I had just turned 15 when I moved to the United States, it was the year after Dr. Martin Luther King had been killed and several cities still bore the scars of the riots that had ensued.  I remember my father took me to Newark, New Jersey to show me some of the areas that had been burned to the ground, I am still not sure why.  Maybe he wanted to introduce me to the dynamics of race in America, or what anger looked like.  This was also the year when the Jackson 5 made their debut and as they say the rest was history.

My friends will tell you that my favorite expression is “God has a sense of humor” because he always seems to have a way of overturning what we have come to accept as the norm and set things on their heads.  I say that because by the time I got ready to graduate high school the Jackson 5 were more than a household name in America and in fact when they played Madison Square Garden in New York there was total pandemonium in the city.  Imagine that, less than 5 years after that awful day in Memphis a group of 5 black brothers brought the Big Apple to a standstill.  How could someone who wasn’t even born at that time now tell me about Michael Jackson as if I am a novice. 

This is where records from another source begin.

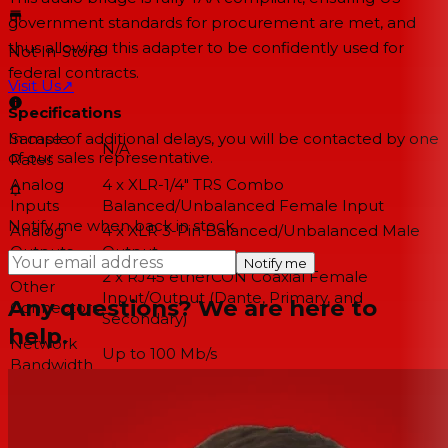
government standards for procurement are met, and
thus allowing this adapter to be confidently used for
Not In-Store
federal contracts.
Visit Us
↗
Specifications
Sample
In case of additional delays, you will be contacted by one
N/A
of our sales representative.
Rates
Analog
4 x XLR-1/4" TRS Combo
Inputs
Balanced/Unbalanced Female Input
Notify me when back in stock
Analog
4 x XLR 3-Pin Balanced/Unbalanced Male
Outputs
Output
Notify me
2 x RJ45 etherCON Coaxial Female
Other
Input/Output (Dante, Primary, and
Any questions? We are here to
Connectors
Secondary)
help.
Network
Up to 100 Mb/s
Bandwidth
12 VDC Locking Input Connector
Power
PoE via Dante
Dimensions
1 RU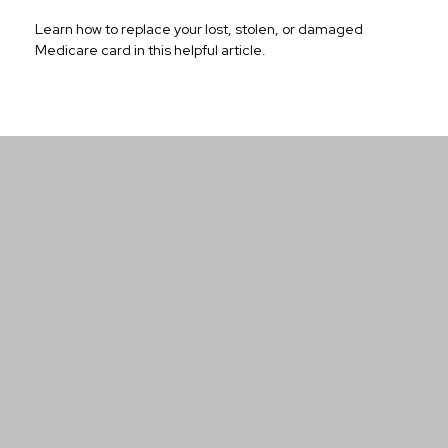
Learn how to replace your lost, stolen, or damaged
Medicare card in this helpful article.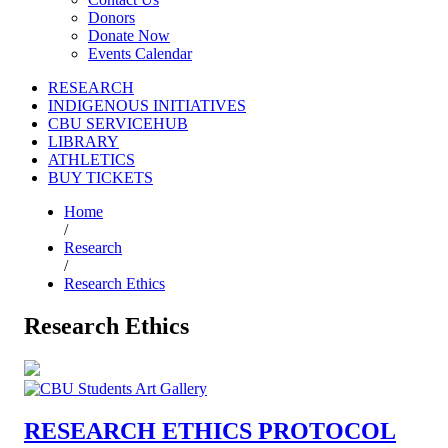
Donors
Donate Now
Events Calendar
RESEARCH
INDIGENOUS INITIATIVES
CBU SERVICEHUB
LIBRARY
ATHLETICS
BUY TICKETS
Home
/
Research
/
Research Ethics
Research Ethics
RESEARCH ETHICS PROTOCOL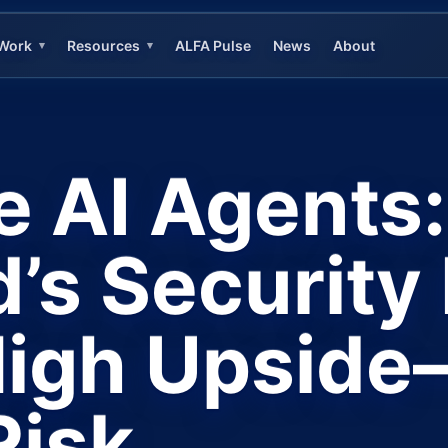
Work
Resources
ALFA Pulse
News
About
▾
▾
e AI Agents:
’s Securit
High Upsid
Risk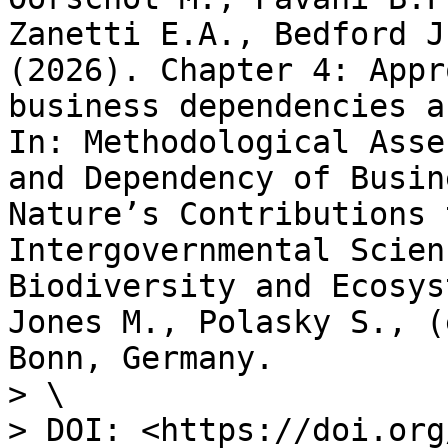
Zanetti E.A., Bedford J
(2026). Chapter 4: Appr
business dependencies a
In: Methodological Asse
and Dependency of Busin
Nature’s Contributions 
Intergovernmental Scien
Biodiversity and Ecosys
Jones M., Polasky S., (
Bonn, Germany.

> \

> DOI: <https://doi.org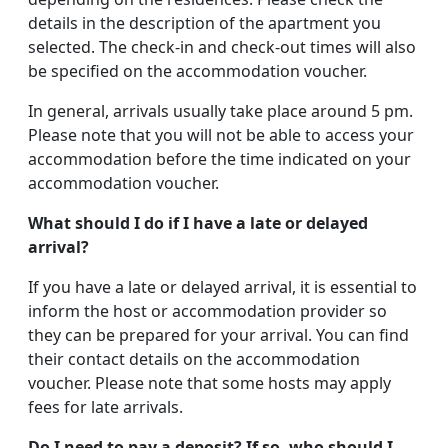
details in the description of the apartment you
selected. The check-in and check-out times will also
be specified on the accommodation voucher.
In general, arrivals usually take place around 5 pm.
Please note that you will not be able to access your
accommodation before the time indicated on your
accommodation voucher.
What should I do if I have a late or delayed
arrival?
If you have a late or delayed arrival, it is essential to
inform the host or accommodation provider so
they can be prepared for your arrival. You can find
their contact details on the accommodation
voucher. Please note that some hosts may apply
fees for late arrivals.
Do I need to pay a deposit? If so, who should I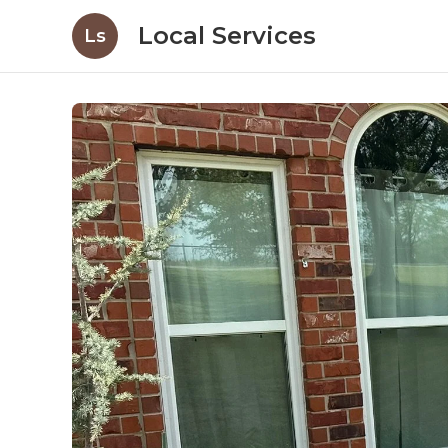
Local Services
Ls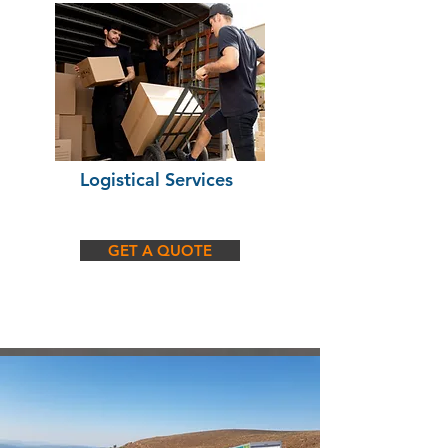
Logistical Services
GET A QUOTE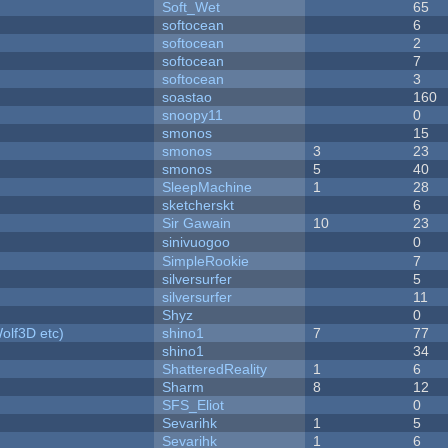
Soft_Wet
65
softocean
6
softocean
2
softocean
7
softocean
3
soastao
160
snoopy11
0
smonos
15
smonos
3
23
smonos
5
40
SleepMachine
1
28
sketcherskt
6
Sir Gawain
10
23
sinivuogoo
0
SimpleRookie
7
silversurfer
5
silversurfer
11
Shyz
0
olf3D etc)
shino1
7
77
shino1
34
ShatteredReality
1
6
Sharm
8
12
SFS_Eliot
0
Sevarihk
1
5
Sevarihk
1
6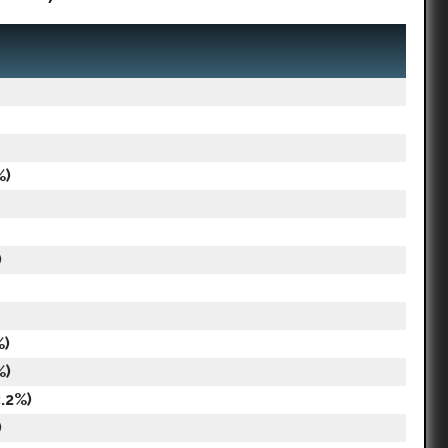
%)
)
%)
%)
.2%)
)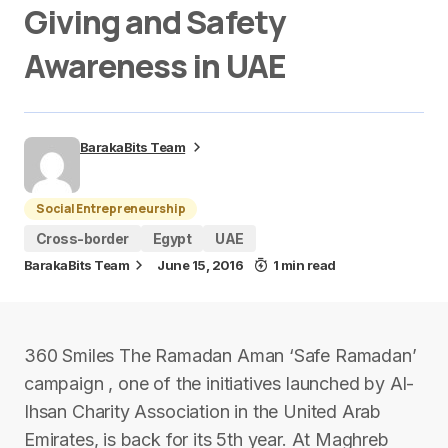
Giving and Safety
Awareness in UAE
BarakaBits Team
Social Entrepreneurship
Cross-border
Egypt
UAE
BarakaBits Team
June 15, 2016
1 min read
360 Smiles The Ramadan Aman ‘Safe Ramadan’
campaign , one of the initiatives launched by Al-
Ihsan Charity Association in the United Arab
Emirates, is back for its 5th year. At Maghreb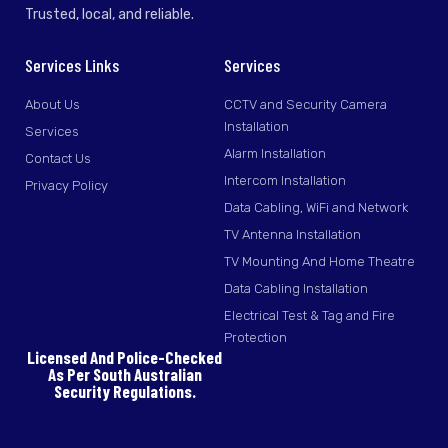
Trusted, local, and reliable.
Services Links
Services
About Us
CCTV and Security Camera
Installation
Services
Alarm Installation
Contact Us
Intercom Installation
Privacy Policy
Data Cabling, WiFi and Network
TV Antenna Installation
TV Mounting And Home Theatre
Data Cabling Installation
Electrical Test & Tag and Fire
Protection
Licensed And Police-Checked
As Per South Australian
Security Regulations.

Clearly the press thinks very highly of itself because they are always creating their own version of reality and telling us who we should be in awe of.  With Mike we did not need their help, his talent emanated from somewhere deep inside and left us truly awestruck in ways they can only now struggle to understand in a vain attempt to put into words the feelings that Mike engendered in us all, when all they need to do is just shut up, listen, watch and marvel.

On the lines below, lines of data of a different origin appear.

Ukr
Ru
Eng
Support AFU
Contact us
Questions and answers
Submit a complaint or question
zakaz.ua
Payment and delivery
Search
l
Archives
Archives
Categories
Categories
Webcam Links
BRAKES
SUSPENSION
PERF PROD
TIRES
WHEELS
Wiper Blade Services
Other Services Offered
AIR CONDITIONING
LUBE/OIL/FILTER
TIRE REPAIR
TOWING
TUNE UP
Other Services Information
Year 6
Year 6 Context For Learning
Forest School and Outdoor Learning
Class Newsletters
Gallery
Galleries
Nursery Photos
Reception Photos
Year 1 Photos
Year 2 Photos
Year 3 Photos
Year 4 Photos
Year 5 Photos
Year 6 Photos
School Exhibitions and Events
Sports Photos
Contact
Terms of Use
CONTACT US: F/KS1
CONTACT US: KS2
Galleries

I would like to tell them; we don’t need a lesson in Michael Jackson from you.  We are the ones who bought the albums, danced to the music and bought every issue of “Right On” as soon as it hit the newsstand, as we decided which brother we liked the most or which ones we had crushes on. We learned all the dance moves, wore the funky clothes and watched Mike grow before our eyes until his talent propelled him to a solo career. We don’t need any “breaking news” to tell us about Mike.

We were with him when this same media tried to destroy him with their quest for the inglorious details of the charges against him, which we did not believe for a second.   And we even felt his pain on the most intimate level as he endured his own psychic trauma as he sought to bring his music to an even wider audience, even as forces such as MTV, Motown and even well intentioned family members tried to deny or contain this talented man, who broke through all the boundaries that others tried to set for him. 

Mike was ethereal, gentle, calculating and supremely talented.  His music flowed through him like an endless stream, one he could not contain but simply channel.  He was our Mike and we knew his pain even as he morphed before our very eyes into this new and strange being.  And he was strange, I say that without judgment because he was not like us and I have no idea what it was like in his world, how lonely, how isolated.  I only know that my eight-year-old grandson was mesmerized when we dug out an old video of “Free Willie” to watch one cold Saturday evening and he saw Mike perform the theme song. This was the first time he had ever seen Mike but I quickly had to find other videos on You Tube for him to watch, such was the power of the man.

 I am told Einstein operated on a level so much above our understanding that he would go to work wearing two different socks; clothes were so irrelevant to him.   I would like to think Michael operated on the same level, his only sadness being, in his humility; he still cared what we thought about him, wanted us to love him back.

Mike has left us now, I am sure I will cry some more in the days to come and I hope his funeral doesn’t become a three ring circus because he deserves better than that from the people who really admired him, not the ones who came late to this party, even if they are holding microphones.